With pictures removed, print the listing exactly.

• [Material for this task]

>>>>

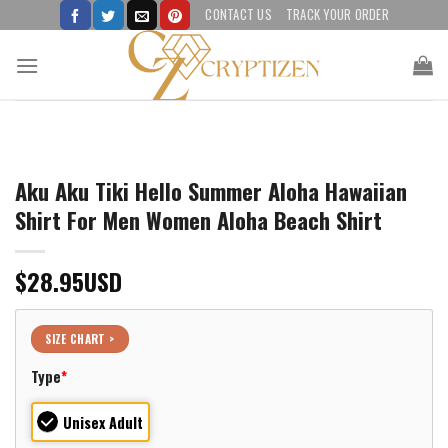
Skip
CONTACT US
TRACK YOUR ORDER
to
content
Aku Aku Tiki Hello Summer Aloha Hawaiian
Shirt For Men Women Aloha Beach Shirt
$
28.95
USD
SIZE CHART >
Type
*
Unisex Adult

<<<<

• [Your solution]
Skip
CONTACT US
TRACK YOUR ORDER
to
content
Aku Aku Tiki Hello Summer Aloha Hawaiian
Shirt For Men Women Aloha Beach Shirt
$
28.95
USD
SIZE CHART >
Type
*
Unisex Adult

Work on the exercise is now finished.